The Windows Filtering Platform changes this, but it is a kernel-mode API. To filter network traffic for a specific Job Object or AppContainer SID, you either ship a kernel driver or use one of the user-mode WFP layers that support filtering by token and SID. The OpenAI post is light on detail here, but the natural read is that they are using WFP filters keyed on the AppContainer’s package SID to drop outbound traffic except to an allowlist. This is the same general pattern that Windows Sandbox and the Microsoft Defender Application Guard use, although those reach for a full Hyper-V container, which is too heavyweight for an interactive coding agent.
The interesting contrast is with how Docker Desktop on Windows handles the same problem. Docker punts and runs containers inside a lightweight VM. That gives you strong isolation for free, but you pay in startup time, memory, and the awkwardness of sharing files across the VM boundary. For a tool that needs to feel like a local shell, the VM tax is too high, which is presumably why OpenAI built directly on the kernel primitives instead.
A rough architecture sketch
In pseudocode, the launch path for a sandboxed command on Windows looks something like this:
hJob = CreateJobObject(NULL, NULL);
SetInformationJobObject(hJob, JobObjectExtendedLimitInformation, &limits);
SetInformationJobObject(hJob, JobObjectBasicUIRestrictions, &ui);
CreateAppContainerProfile(L"CodexSandbox.v1", ..., capabilities, count, &sid);
SECURITY_CAPABILITIES caps = { sid, capabilities, count, 0 };
STARTUPINFOEXW si = {};
InitializeProcThreadAttributeList(...);
UpdateProcThreadAttribute(..., PROC_THREAD_ATTRIBUTE_SECURITY_CAPABILITIES, &caps, ...);
CreateProcessW(NULL, cmdline, NULL, NULL, FALSE,
CREATE_SUSPENDED | EXTENDED_STARTUPINFO_PRESENT,
env, workdir, &si.StartupInfo, &pi);
AssignProcessToJobObject(hJob, pi.hProcess);
// Install WFP filters keyed on the AppContainer SID before resuming.
ResumeThread(pi.hThread);The AppContainer profile provides the filesystem and registry isolation, the Job Object provides the resource caps and prevents process escape, and the WFP filters enforce the network policy. None of these primitives is new; the work is in making them compose correctly and survive contact with the wide variety of build tools developers actually run.
What this says about the platform
A few things stand out when you compare Codex’s three sandbox implementations side by side. The macOS profile is roughly a hundred lines of Scheme. The Linux implementation is a Landlock ruleset plus a seccomp BPF program, both well under a thousand lines. The Windows implementation, judging from the surface area described in the post, is materially more complex because there is no single API that covers the same ground.
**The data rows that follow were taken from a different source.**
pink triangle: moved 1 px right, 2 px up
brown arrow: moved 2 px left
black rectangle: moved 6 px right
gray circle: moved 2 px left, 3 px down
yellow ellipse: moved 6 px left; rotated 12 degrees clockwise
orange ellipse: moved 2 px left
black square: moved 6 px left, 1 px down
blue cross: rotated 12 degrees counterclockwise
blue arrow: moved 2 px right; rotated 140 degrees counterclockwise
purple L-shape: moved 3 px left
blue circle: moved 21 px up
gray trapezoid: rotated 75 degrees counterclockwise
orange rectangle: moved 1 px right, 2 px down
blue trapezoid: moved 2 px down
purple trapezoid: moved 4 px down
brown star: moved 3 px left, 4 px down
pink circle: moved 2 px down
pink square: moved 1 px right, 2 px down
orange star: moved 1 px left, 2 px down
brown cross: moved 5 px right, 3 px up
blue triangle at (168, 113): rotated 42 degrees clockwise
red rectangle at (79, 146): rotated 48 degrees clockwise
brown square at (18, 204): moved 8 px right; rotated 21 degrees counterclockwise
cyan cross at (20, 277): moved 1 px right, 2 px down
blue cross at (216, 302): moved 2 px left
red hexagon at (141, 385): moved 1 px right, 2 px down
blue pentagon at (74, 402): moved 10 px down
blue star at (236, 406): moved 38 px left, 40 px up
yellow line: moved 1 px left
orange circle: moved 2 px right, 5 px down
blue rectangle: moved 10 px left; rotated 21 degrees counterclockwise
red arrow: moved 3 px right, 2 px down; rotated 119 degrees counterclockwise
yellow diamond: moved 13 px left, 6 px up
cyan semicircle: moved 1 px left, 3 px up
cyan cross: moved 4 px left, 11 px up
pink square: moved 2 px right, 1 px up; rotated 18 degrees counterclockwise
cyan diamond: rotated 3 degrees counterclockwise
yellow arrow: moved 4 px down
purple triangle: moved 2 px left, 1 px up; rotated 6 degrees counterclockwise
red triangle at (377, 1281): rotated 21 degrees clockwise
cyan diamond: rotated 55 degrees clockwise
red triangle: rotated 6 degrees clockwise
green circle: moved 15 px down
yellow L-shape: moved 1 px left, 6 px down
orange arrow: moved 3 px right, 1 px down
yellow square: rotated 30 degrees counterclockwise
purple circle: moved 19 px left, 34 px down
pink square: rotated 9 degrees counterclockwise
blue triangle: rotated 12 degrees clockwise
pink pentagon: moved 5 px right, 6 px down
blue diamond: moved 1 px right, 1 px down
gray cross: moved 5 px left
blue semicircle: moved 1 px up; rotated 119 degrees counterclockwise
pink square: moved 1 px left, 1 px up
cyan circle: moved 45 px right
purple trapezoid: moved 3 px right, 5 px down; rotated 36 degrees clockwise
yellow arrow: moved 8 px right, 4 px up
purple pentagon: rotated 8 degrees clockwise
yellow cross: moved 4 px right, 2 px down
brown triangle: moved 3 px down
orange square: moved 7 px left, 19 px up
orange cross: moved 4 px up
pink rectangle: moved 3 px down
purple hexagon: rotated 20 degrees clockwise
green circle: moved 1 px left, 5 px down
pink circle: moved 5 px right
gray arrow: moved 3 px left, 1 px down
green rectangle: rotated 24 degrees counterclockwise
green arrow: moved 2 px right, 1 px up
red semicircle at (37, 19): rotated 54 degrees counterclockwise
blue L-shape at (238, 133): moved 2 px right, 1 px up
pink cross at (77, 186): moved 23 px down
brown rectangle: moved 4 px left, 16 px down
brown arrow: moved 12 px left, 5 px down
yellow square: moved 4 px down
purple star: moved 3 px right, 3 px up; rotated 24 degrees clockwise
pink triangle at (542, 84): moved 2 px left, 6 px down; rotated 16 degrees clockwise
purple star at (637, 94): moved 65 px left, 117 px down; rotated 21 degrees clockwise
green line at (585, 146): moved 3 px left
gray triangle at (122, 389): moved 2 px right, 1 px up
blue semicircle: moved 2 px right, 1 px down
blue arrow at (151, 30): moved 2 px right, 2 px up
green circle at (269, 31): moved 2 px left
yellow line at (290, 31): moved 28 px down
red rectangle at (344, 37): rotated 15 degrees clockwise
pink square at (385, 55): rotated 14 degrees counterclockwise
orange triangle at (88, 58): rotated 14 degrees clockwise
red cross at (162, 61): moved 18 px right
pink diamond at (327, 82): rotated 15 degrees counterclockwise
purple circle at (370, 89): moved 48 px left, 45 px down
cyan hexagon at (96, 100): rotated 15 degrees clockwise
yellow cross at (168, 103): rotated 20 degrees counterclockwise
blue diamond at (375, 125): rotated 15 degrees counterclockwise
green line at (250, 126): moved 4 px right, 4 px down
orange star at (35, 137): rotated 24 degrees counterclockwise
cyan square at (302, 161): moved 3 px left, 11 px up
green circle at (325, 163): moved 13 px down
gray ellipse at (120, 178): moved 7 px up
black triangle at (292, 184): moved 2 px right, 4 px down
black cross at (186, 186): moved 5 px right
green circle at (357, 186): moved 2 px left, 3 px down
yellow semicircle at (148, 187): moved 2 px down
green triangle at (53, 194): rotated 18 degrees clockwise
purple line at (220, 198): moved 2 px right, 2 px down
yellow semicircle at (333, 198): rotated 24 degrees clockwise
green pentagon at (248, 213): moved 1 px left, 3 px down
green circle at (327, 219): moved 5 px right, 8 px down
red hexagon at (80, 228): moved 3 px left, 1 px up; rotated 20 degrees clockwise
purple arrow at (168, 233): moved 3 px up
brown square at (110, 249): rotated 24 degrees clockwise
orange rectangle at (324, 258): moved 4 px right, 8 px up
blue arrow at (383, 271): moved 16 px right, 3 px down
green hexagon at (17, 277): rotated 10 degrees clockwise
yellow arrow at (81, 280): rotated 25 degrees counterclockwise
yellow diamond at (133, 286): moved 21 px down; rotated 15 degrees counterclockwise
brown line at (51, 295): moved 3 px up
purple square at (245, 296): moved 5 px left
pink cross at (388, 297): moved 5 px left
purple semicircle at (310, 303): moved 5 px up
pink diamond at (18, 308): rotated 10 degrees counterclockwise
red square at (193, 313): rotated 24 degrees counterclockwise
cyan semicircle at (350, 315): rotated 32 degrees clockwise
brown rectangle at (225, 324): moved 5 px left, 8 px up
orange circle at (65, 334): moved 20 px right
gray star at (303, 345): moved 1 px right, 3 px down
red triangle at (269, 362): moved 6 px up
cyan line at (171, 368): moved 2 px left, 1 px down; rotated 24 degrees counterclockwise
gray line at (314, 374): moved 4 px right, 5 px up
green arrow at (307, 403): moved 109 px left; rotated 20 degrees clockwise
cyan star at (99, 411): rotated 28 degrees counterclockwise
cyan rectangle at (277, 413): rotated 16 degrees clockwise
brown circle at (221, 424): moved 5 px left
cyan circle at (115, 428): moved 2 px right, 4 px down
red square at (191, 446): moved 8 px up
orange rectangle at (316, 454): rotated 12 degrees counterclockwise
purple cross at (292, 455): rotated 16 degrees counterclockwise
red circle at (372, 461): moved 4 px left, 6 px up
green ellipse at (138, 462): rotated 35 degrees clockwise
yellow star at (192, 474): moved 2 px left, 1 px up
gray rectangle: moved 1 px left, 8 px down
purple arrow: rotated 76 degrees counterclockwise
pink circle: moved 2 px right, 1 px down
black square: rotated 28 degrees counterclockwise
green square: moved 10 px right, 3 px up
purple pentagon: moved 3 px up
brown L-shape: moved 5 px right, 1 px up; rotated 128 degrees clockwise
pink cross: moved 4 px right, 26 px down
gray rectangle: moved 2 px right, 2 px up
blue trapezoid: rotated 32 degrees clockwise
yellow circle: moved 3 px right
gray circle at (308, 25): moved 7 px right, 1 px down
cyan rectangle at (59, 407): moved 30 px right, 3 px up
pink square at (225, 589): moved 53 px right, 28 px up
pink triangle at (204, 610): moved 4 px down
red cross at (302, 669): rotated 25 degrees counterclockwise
This is not a Windows-is-bad observation; it is a consequence of Windows having accumulated isolation features over twenty-five years without ever doing a clean-sheet rewrite. AppContainer was for Store apps. Job Objects were for batch workloads. WFP was for security products. Restricted tokens were for service hardening. Each piece works, and together they cover the same ground as Landlock plus seccomp plus network namespaces, but the seams show.
The broader trend worth watching is whether projects like Codex push Microsoft toward a more unified developer-facing sandboxing API. There have been hints in this direction: the Win32 App Isolation project at Microsoft is trying to make AppContainer practical for legacy desktop apps, with tooling to discover the capabilities a binary actually needs. If that effort matures, future agent sandboxes on Windows might look a lot more like their Unix counterparts. For now, the price of running an autonomous agent safely on Windows is a stack of carefully composed kernel objects, and OpenAI’s post is a useful confirmation that the stack works in production.